ABOUT THIS TASK
Look through the data and write out every line with the word "空仓账户数比例" in it.

[Dataset entries]
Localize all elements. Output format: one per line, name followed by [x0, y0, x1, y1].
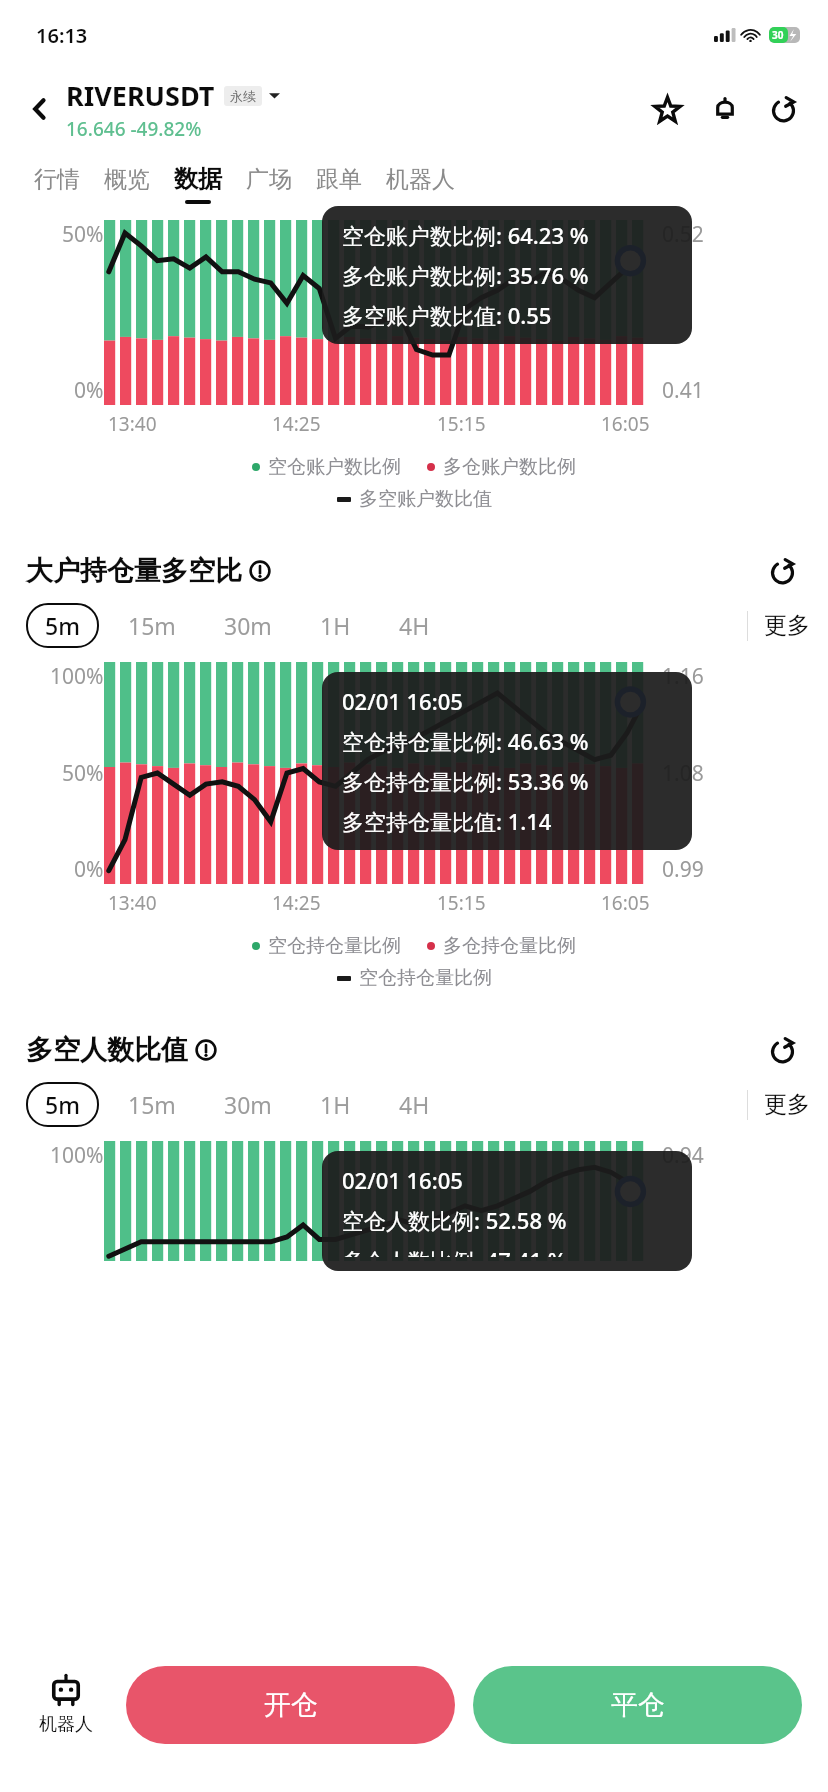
staticText: 行情: [34, 165, 80, 194]
staticText: 16:05: [601, 890, 650, 916]
button[interactable]: 机器人: [18, 1670, 114, 1740]
staticText: 15:15: [437, 411, 486, 437]
staticText: 多空账户数比值: 0.55: [342, 300, 552, 330]
staticText: 15m: [128, 1089, 176, 1120]
staticText: 0%: [74, 855, 104, 884]
staticText: 空仓持仓量比例: 46.63 %: [342, 726, 589, 756]
staticText: 空仓账户数比例: [268, 455, 401, 479]
button[interactable]: Share: [762, 88, 804, 130]
button[interactable]: 30m: [205, 603, 291, 648]
button[interactable]: 5m: [26, 1082, 99, 1127]
staticText: 永续: [230, 88, 256, 104]
staticText: 16:05: [601, 411, 650, 437]
staticText: 空仓持仓量比例: [359, 966, 492, 990]
staticText: 多仓账户数比例: 35.76 %: [342, 260, 589, 290]
staticText: 多空账户数比值: [359, 487, 492, 511]
button[interactable]: 30m: [205, 1082, 291, 1127]
button[interactable]: 概览: [92, 148, 162, 220]
button[interactable]: 跟单: [304, 148, 374, 220]
staticText: 0.41: [662, 376, 704, 405]
button[interactable]: 开仓: [126, 1666, 455, 1744]
staticText: 机器人: [386, 165, 455, 194]
button[interactable]: Favorite: [646, 88, 688, 130]
button[interactable]: 1H: [301, 1082, 370, 1127]
staticText: 30m: [224, 1089, 272, 1120]
staticText: 广场: [246, 165, 292, 194]
button[interactable]: 1H: [301, 603, 370, 648]
staticText: RIVERUSDT: [66, 77, 215, 114]
staticText: 4H: [399, 1089, 430, 1120]
staticText: 100%: [50, 1141, 104, 1170]
staticText: 数据: [174, 164, 222, 194]
button[interactable]: 15m: [109, 603, 195, 648]
staticText: 13:40: [108, 890, 157, 916]
button[interactable]: 5m: [26, 603, 99, 648]
button[interactable]: Back: [20, 89, 60, 129]
button[interactable]: 4H: [380, 1082, 449, 1127]
staticText: 50%: [62, 759, 104, 788]
staticText: 14:25: [272, 411, 321, 437]
staticText: 开仓: [264, 1688, 318, 1722]
staticText: 1.16: [662, 662, 704, 691]
staticText: 机器人: [39, 1713, 93, 1736]
staticText: 多仓持仓量比例: 53.36 %: [342, 766, 589, 796]
button[interactable]: 多空人数比值: [26, 1030, 802, 1070]
staticText: 多仓账户数比例: [443, 455, 576, 479]
staticText: 0.94: [662, 1141, 704, 1170]
staticText: 多空人数比值: [26, 1033, 188, 1067]
staticText: 0.52: [662, 220, 704, 249]
staticText: 30: [772, 28, 784, 42]
button[interactable]: 更多: [748, 1090, 810, 1119]
staticText: 多仓持仓量比例: [443, 934, 576, 958]
button[interactable]: Expand chart: [762, 1030, 802, 1070]
staticText: 02/01 16:05: [342, 1165, 463, 1195]
staticText: 大户持仓量多空比: [26, 554, 242, 588]
staticText: 5m: [45, 1089, 80, 1120]
staticText: 50%: [62, 220, 104, 249]
button[interactable]: 广场: [234, 148, 304, 220]
button[interactable]: 行情: [22, 148, 92, 220]
button[interactable]: Alerts: [704, 88, 746, 130]
staticText: 跟单: [316, 165, 362, 194]
button[interactable]: 平仓: [473, 1666, 802, 1744]
staticText: 02/01 16:05: [342, 686, 463, 716]
staticText: 空仓账户数比例: 64.23 %: [342, 220, 589, 250]
staticText: 16.646 -49.82%: [66, 116, 202, 142]
staticText: 100%: [50, 662, 104, 691]
staticText: 更多: [764, 1090, 810, 1119]
staticText: 1.08: [662, 759, 704, 788]
staticText: 14:25: [272, 890, 321, 916]
button[interactable]: 机器人: [374, 148, 467, 220]
staticText: 15:15: [437, 890, 486, 916]
staticText: 概览: [104, 165, 150, 194]
staticText: 13:40: [108, 411, 157, 437]
staticText: 平仓: [611, 1688, 665, 1722]
staticText: 更多: [764, 611, 810, 640]
staticText: 5m: [45, 610, 80, 641]
button[interactable]: 4H: [380, 603, 449, 648]
staticText: 空仓人数比例: 52.58 %: [342, 1205, 567, 1235]
button[interactable]: 15m: [109, 1082, 195, 1127]
staticText: 0%: [74, 376, 104, 405]
button[interactable]: Expand chart: [762, 551, 802, 591]
staticText: 4H: [399, 610, 430, 641]
staticText: 15m: [128, 610, 176, 641]
staticText: 1H: [320, 1089, 351, 1120]
staticText: 多仓人数比例: 47.41 %: [342, 1245, 567, 1257]
staticText: 30m: [224, 610, 272, 641]
button[interactable]: 数据: [162, 148, 234, 220]
staticText: 16:13: [36, 22, 88, 49]
staticText: 空仓持仓量比例: [268, 934, 401, 958]
button[interactable]: 更多: [748, 611, 810, 640]
staticText: 1H: [320, 610, 351, 641]
staticText: 0.99: [662, 855, 704, 884]
staticText: 多空持仓量比值: 1.14: [342, 806, 552, 836]
button[interactable]: 大户持仓量多空比: [26, 551, 802, 591]
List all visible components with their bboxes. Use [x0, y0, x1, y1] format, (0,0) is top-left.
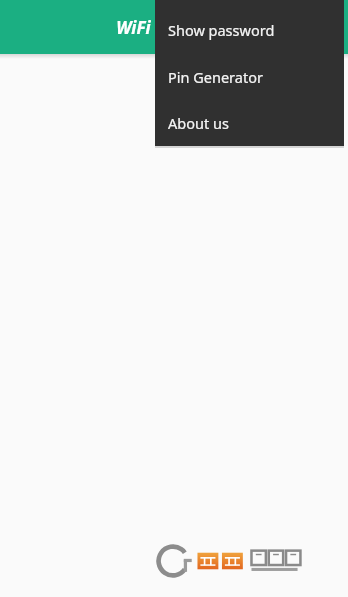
staticText: WiFi Password: [116, 16, 232, 39]
staticText: About us: [168, 113, 229, 133]
button[interactable]: Pin Generator: [155, 53, 344, 100]
button[interactable]: About us: [155, 100, 344, 146]
staticText: Show password: [168, 20, 275, 40]
button[interactable]: Show password: [155, 6, 344, 53]
staticText: Pin Generator: [168, 67, 263, 87]
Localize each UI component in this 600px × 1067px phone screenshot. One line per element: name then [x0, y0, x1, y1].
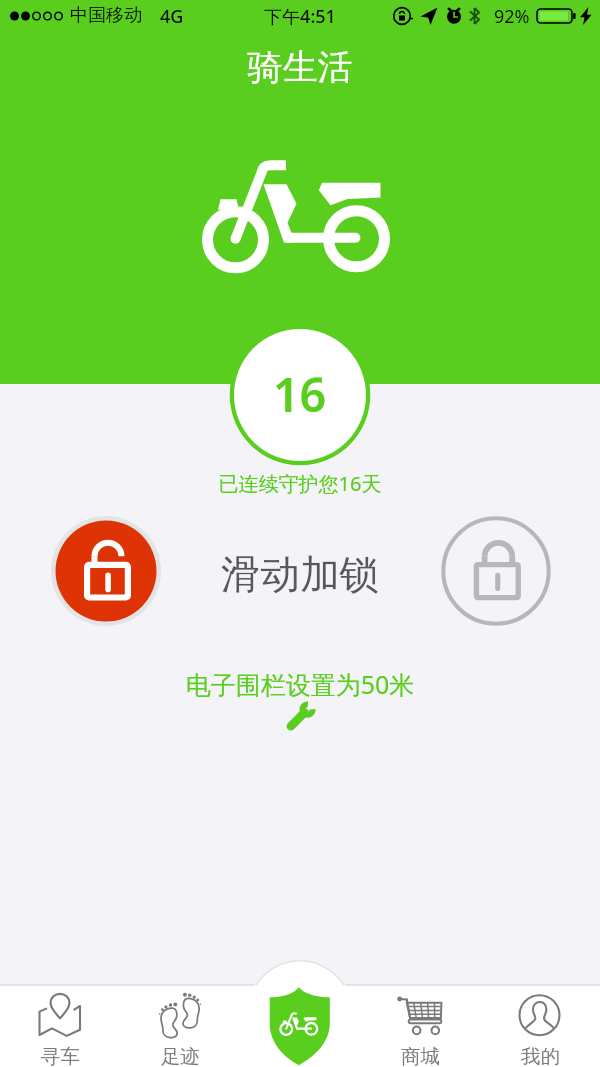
staticText: 4G [160, 4, 184, 29]
button[interactable]: 商城 [360, 985, 480, 1067]
staticText: 足迹 [161, 1044, 200, 1067]
button[interactable]: 寻车 [0, 985, 120, 1067]
staticText: 下午4:51 [0, 4, 600, 29]
staticText: 骑生活 [0, 45, 600, 89]
staticText: 寻车 [41, 1044, 80, 1067]
button[interactable]: 我的 [480, 985, 600, 1067]
staticText: 中国移动 [70, 4, 142, 27]
staticText: 滑动加锁 [0, 550, 600, 600]
staticText: 我的 [521, 1044, 560, 1067]
staticText: 电子围栏设置为50米 [0, 667, 600, 701]
staticText: 16 [273, 362, 327, 425]
staticText: 商城 [401, 1044, 440, 1067]
button[interactable]: 电子围栏设置为50米 [0, 667, 600, 737]
button[interactable]: Ride [264, 982, 336, 1067]
button[interactable]: Lock [441, 516, 551, 626]
staticText: 92% [494, 4, 530, 29]
button[interactable]: Unlock [50, 515, 162, 627]
button[interactable]: 足迹 [120, 985, 240, 1067]
staticText: 已连续守护您16天 [0, 470, 600, 497]
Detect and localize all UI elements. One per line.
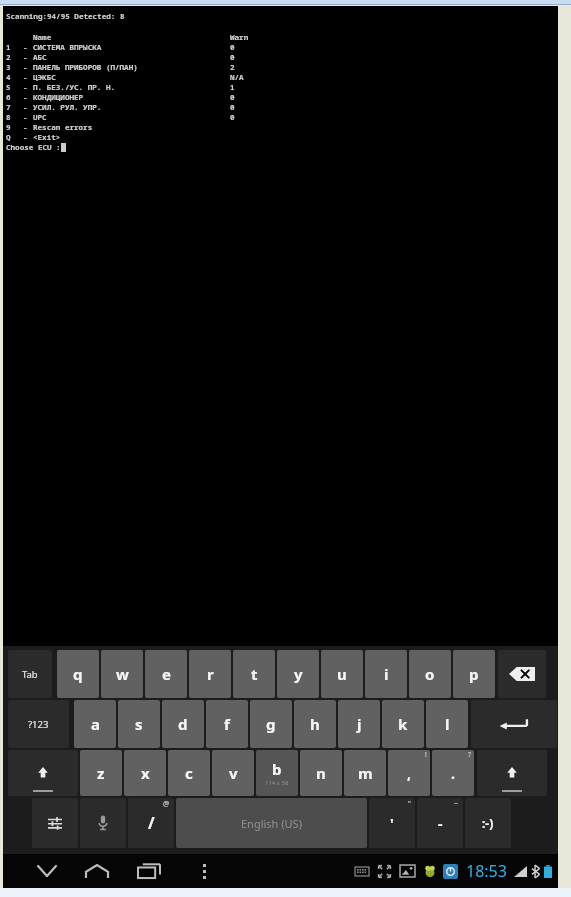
button[interactable]: p <box>453 650 495 698</box>
staticText: Name <box>33 32 52 42</box>
staticText: - <box>438 814 443 833</box>
staticText: 3 <box>6 62 11 72</box>
button[interactable]: - <box>417 798 463 848</box>
button[interactable]: j <box>338 700 380 748</box>
staticText: ?123 <box>28 718 49 731</box>
button[interactable]: k <box>382 700 424 748</box>
button[interactable]: f <box>206 700 248 748</box>
staticText: c <box>185 763 193 783</box>
button[interactable]: s <box>118 700 160 748</box>
button[interactable]: Enter <box>471 700 557 748</box>
button[interactable]: e <box>145 650 187 698</box>
staticText: ' <box>390 814 394 833</box>
staticText: 2 <box>6 52 11 62</box>
button[interactable]: n <box>300 750 342 796</box>
button[interactable]: Space <box>176 798 367 848</box>
staticText: - <box>23 132 28 142</box>
staticText: 1 <box>6 42 11 52</box>
staticText: j <box>357 714 362 734</box>
button[interactable]: Backspace <box>498 650 546 698</box>
staticText: 5 <box>6 82 11 92</box>
staticText: N/A <box>230 72 244 82</box>
staticText: r <box>207 664 214 684</box>
staticText: , <box>407 764 411 783</box>
button[interactable]: q <box>57 650 99 698</box>
button[interactable]: v <box>212 750 254 796</box>
staticText: Tab <box>22 668 38 681</box>
button[interactable]: Voice input <box>80 798 126 848</box>
staticText: . <box>451 764 455 783</box>
staticText: s <box>135 714 143 734</box>
button[interactable]: b <box>256 750 298 796</box>
staticText: 0 <box>230 102 235 112</box>
button[interactable]: a <box>74 700 116 748</box>
staticText: a <box>91 714 100 734</box>
button[interactable]: w <box>101 650 143 698</box>
staticText: 2 <box>230 62 235 72</box>
button[interactable]: . <box>432 750 474 796</box>
staticText: 0 <box>230 92 235 102</box>
staticText: - <box>23 72 28 82</box>
staticText: 0 <box>230 42 235 52</box>
staticText: Choose ECU : <box>6 142 61 152</box>
button[interactable]: Tab <box>8 650 52 698</box>
staticText: i <box>384 664 389 684</box>
button[interactable]: g <box>250 700 292 748</box>
staticText: n <box>316 763 326 783</box>
staticText: 7 <box>6 102 11 112</box>
staticText: ЦЭКБС <box>33 72 56 82</box>
staticText: П. БЕЗ./УС. ПР. Н. <box>33 82 116 92</box>
staticText: m <box>358 763 373 783</box>
staticText: d <box>178 714 188 734</box>
button[interactable]: t <box>233 650 275 698</box>
staticText: <Exit> <box>33 132 61 142</box>
button[interactable]: x <box>124 750 166 796</box>
button[interactable]: r <box>189 650 231 698</box>
staticText: - <box>23 122 28 132</box>
button[interactable]: Recent apps <box>125 854 173 888</box>
staticText: l <box>445 714 450 734</box>
button[interactable]: m <box>344 750 386 796</box>
staticText: English (US) <box>241 816 302 831</box>
button[interactable]: i <box>365 650 407 698</box>
button[interactable]: l <box>426 700 468 748</box>
button[interactable]: o <box>409 650 451 698</box>
button[interactable]: , <box>388 750 430 796</box>
staticText: 4 <box>6 72 11 82</box>
staticText: АБС <box>33 52 47 62</box>
staticText: Q <box>6 132 11 142</box>
button[interactable]: ?123 <box>8 700 69 748</box>
button[interactable]: u <box>321 650 363 698</box>
button[interactable]: Home <box>73 854 121 888</box>
button[interactable]: c <box>168 750 210 796</box>
button[interactable]: Shift <box>477 750 547 796</box>
staticText: Rescan errors <box>33 122 93 132</box>
staticText: - <box>23 62 28 72</box>
staticText: e <box>162 664 171 684</box>
staticText: - <box>23 52 28 62</box>
staticText: - <box>23 112 28 122</box>
staticText: o <box>425 664 435 684</box>
staticText: СИСТЕМА ВПРЫСКА <box>33 42 102 52</box>
staticText: @ <box>163 799 170 809</box>
button[interactable]: d <box>162 700 204 748</box>
staticText: g <box>266 714 276 734</box>
button[interactable]: ' <box>369 798 415 848</box>
staticText: t <box>251 664 258 684</box>
button[interactable]: Shift <box>8 750 78 796</box>
staticText: y <box>294 664 303 684</box>
staticText: k <box>398 714 408 734</box>
staticText: ? <box>468 750 471 759</box>
staticText: q <box>73 664 83 684</box>
button[interactable]: h <box>294 700 336 748</box>
button[interactable]: Emoticons <box>465 798 511 848</box>
staticText: 114 x 58 <box>265 779 289 787</box>
staticText: - <box>23 82 28 92</box>
button[interactable]: Menu <box>183 854 225 888</box>
button[interactable]: z <box>80 750 122 796</box>
button[interactable]: y <box>277 650 319 698</box>
button[interactable]: Back <box>23 854 71 888</box>
staticText: x <box>141 763 150 783</box>
button[interactable]: Keyboard settings <box>32 798 78 848</box>
button[interactable]: / <box>128 798 174 848</box>
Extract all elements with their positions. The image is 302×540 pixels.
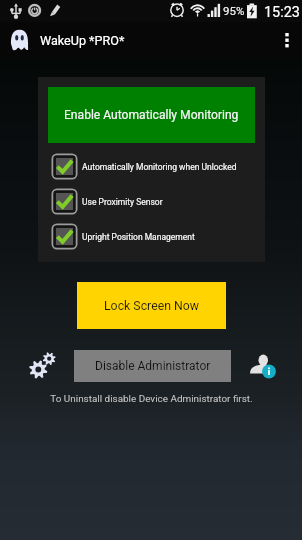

OUTPUT OF THE TASK
staticText: 空仓账户数比例: [268, 455, 401, 479]
staticText: 空仓账户数比例: 64.23 %: [342, 220, 589, 250]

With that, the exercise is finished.